Sometimes you want total calendar days. Other times you only want workdays. In some reports, you need a more human-friendly breakdown like years, months, and leftover days. If those are mixed up, the timeline can be misunderstood very quickly.
This challenge asks you to calculate all three views. You will find total days, working days, and a segmented date difference for each project, then complete a small summary section at the bottom.
How We Solve It
The first step is plain date subtraction for total days. After that, NETWORKDAYS handles working days, and DATEDIF breaks a date span into years, months, and days.
Putting those side by side is useful because each answer helps with a different kind of planning. Together they give a fuller view of how long each project runs.
Method 1: Date Subtraction
Method 1: Subtract one date from another to get total calendar days.
Excel stores dates as serial numbers, so subtracting one date from another returns the number of calendar days between them.
This is the simplest answer and a good starting point when weekends and holidays still count toward the timeline.
=C2-B2
Method 2: NETWORKDAYS for Workdays
Method 2: Count only working days by skipping weekends.
NETWORKDAYS is better when you want a planning-friendly number. It skips Saturdays and Sundays automatically, so the result is closer to the actual working time available.
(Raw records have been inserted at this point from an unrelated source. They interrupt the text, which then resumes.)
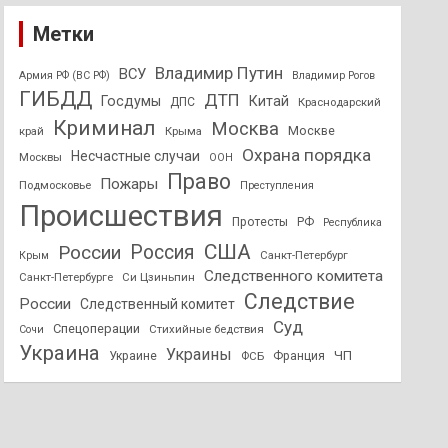
Метки
Владимир Путин
ВСУ
Армия РФ (ВС РФ)
Владимир Рогов
ГИБДД
ДТП
Госдумы
Китай
ДПС
Краснодарский
Криминал
Москва
Москве
край
Крыма
Охрана порядка
Несчастные случаи
Москвы
ООН
Право
Пожары
Подмосковье
Преступления
Происшествия
Протесты
РФ
Республика
США
России
Россия
Санкт-Петербург
Крым
Следственного комитета
Санкт-Петербурге
Си Цзиньпин
Следствие
России
Следственный комитет
Суд
Спецоперации
Стихийные бедствия
Сочи
Украина
Украины
ЧП
Украине
ФСБ
Франция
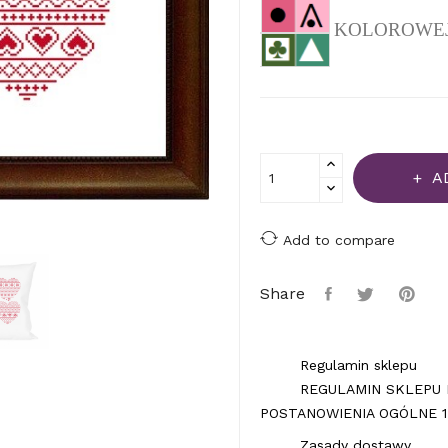
KOLOROWEJ (
A
Add to compare
Share
Regulamin sklepu
REGULAMIN SKLEPU 
POSTANOWIENIA OGÓLNE 1.
Zasady dostawy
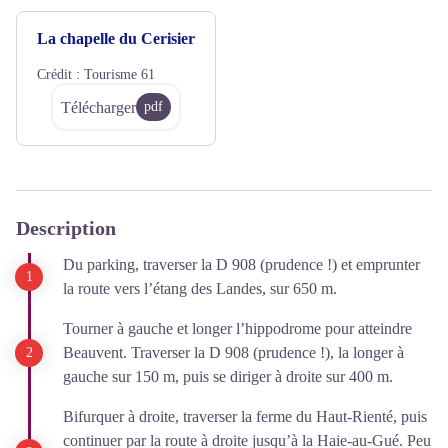
La chapelle du Cerisier
Crédit :
Tourisme 61
Télécharger
pdf
Description
Du parking, traverser la D 908 (prudence !) et emprunter
la route vers l’étang des Landes, sur 650 m.
Tourner à gauche et longer l’hippodrome pour atteindre
Beauvent. Traverser la D 908 (prudence !), la longer à
gauche sur 150 m, puis se diriger à droite sur 400 m.
Bifurquer à droite, traverser la ferme du Haut-Rienté, puis
continuer par la route à droite jusqu’à la Haie-au-Gué. Peu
That makes it useful for staffing, scheduling, and delivery estimates where weekends should not inflate the timeline.
=NETWORKDAYS(B2,C2)
Method 3: DATEDIF for Segments
Method 3: Break the difference into years, months, and remaining days.
DATEDIF is helpful when you want the result split into parts instead of one long number. In this challenge, it fills the Years, Months, and Days Left columns separately.
That is useful when the final audience is more comfortable reading a segmented duration than a raw day count.
Function Explanation
1. NETWORKDAYS
NETWORKDAYS returns the number of working days between two dates, excluding weekends. That makes it a better planning tool than simple subtraction when you want actual work time.
In this challenge, it helps show how a project timeline changes once non-working days are removed.
2. DATEDIF
DATEDIF returns the difference between two dates using a unit code like years, months, or days. It is useful when you want a more readable breakdown instead of a single total.
That is why it fits the last part of the challenge so well. Each unit answers a slightly different question about the same date span.
If you ever get an error here, check the date order first. The start date needs to come before the end date for the formulas in this challenge.
Calculate the timeline for each project in more than one way. Start with total calendar days, then count working days, and finally break the difference into years, months, and days. When the row formulas are finished, complete the summary so the worksheet also shows the total number of projects and the average total days.